Copy each of the entries below faithfully, setting aside any pictures.

Stored data =
----------

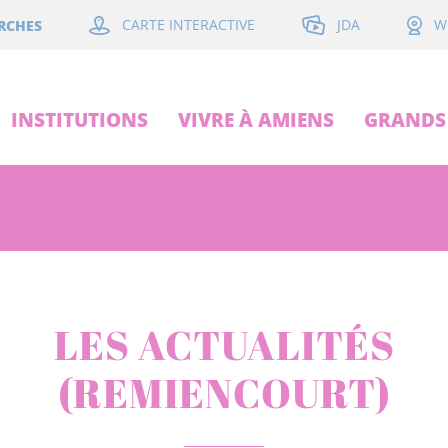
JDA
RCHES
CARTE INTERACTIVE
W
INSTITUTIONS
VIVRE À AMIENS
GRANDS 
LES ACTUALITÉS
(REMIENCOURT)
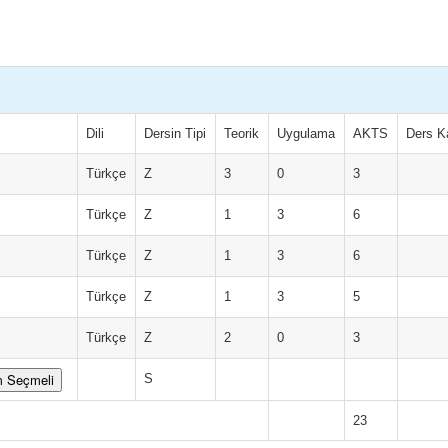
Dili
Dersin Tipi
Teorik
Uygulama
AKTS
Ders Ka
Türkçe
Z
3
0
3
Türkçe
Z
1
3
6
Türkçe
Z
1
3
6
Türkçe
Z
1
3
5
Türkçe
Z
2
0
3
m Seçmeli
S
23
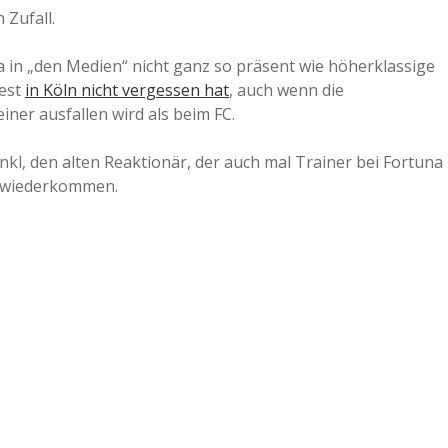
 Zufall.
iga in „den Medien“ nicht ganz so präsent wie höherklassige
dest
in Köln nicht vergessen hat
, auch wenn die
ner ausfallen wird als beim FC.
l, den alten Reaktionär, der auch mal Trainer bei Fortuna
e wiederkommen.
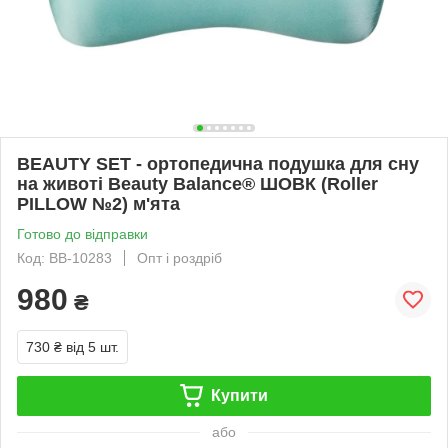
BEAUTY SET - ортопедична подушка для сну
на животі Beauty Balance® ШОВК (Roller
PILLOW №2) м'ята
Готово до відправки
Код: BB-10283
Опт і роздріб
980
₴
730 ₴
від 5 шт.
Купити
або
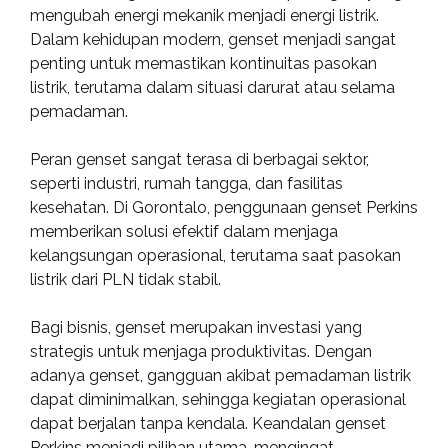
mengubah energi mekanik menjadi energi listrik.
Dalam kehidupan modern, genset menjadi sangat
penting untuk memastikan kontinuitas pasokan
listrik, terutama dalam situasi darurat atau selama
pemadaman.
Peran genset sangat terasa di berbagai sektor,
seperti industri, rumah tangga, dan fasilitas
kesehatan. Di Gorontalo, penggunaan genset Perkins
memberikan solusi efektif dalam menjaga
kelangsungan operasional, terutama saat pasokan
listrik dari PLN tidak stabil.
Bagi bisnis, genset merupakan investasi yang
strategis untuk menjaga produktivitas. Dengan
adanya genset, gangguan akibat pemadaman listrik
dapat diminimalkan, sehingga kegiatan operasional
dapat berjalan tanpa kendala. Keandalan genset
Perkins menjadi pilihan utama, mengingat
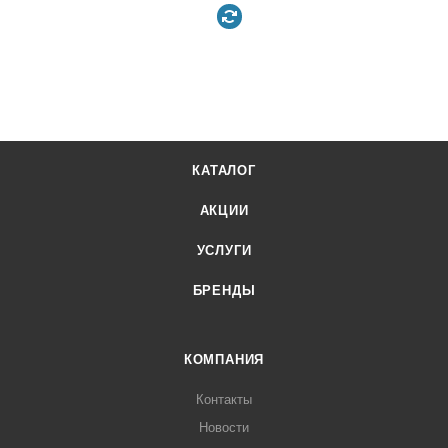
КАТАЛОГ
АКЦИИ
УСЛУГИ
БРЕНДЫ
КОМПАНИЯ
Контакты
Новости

----------

Result below =
JDA
RCHES
CARTE INTERACTIVE
W
INSTITUTIONS
VIVRE À AMIENS
GRANDS 
LES ACTUALITÉS
(REMIENCOURT)
Dili
Dersin Tipi
Teorik
Uygulama
AKTS
Ders Ka
Türkçe
Z
3
0
3
Türkçe
Z
1
3
6
Türkçe
Z
1
3
6
Türkçe
Z
1
3
5
Türkçe
Z
2
0
3
m Seçmeli
S
23
 Zufall.
iga in „den Medien“ nicht ganz so präsent wie höherklassige
dest
in Köln nicht vergessen hat
, auch wenn die
ner ausfallen wird als beim FC.
l, den alten Reaktionär, der auch mal Trainer bei Fortuna
e wiederkommen.
BEAUTY SET - ортопедична подушка для сну
на животі Beauty Balance® ШОВК (Roller
PILLOW №2) м'ята
Готово до відправки
Код: BB-10283
Опт і роздріб
980
₴
730 ₴
від 5 шт.
Купити
або
mengubah energi mekanik menjadi energi listrik.
Dalam kehidupan modern, genset menjadi sangat
penting untuk memastikan kontinuitas pasokan
listrik, terutama dalam situasi darurat atau selama
pemadaman.
Peran genset sangat terasa di berbagai sektor,
seperti industri, rumah tangga, dan fasilitas
kesehatan. Di Gorontalo, penggunaan genset Perkins
memberikan solusi efektif dalam menjaga
kelangsungan operasional, terutama saat pasokan
listrik dari PLN tidak stabil.
Bagi bisnis, genset merupakan investasi yang
strategis untuk menjaga produktivitas. Dengan
adanya genset, gangguan akibat pemadaman listrik
dapat diminimalkan, sehingga kegiatan operasional
dapat berjalan tanpa kendala. Keandalan genset
Perkins menjadi pilihan utama, mengingat
КАТАЛОГ
АКЦИИ
УСЛУГИ
БРЕНДЫ
КОМПАНИЯ
Контакты
Новости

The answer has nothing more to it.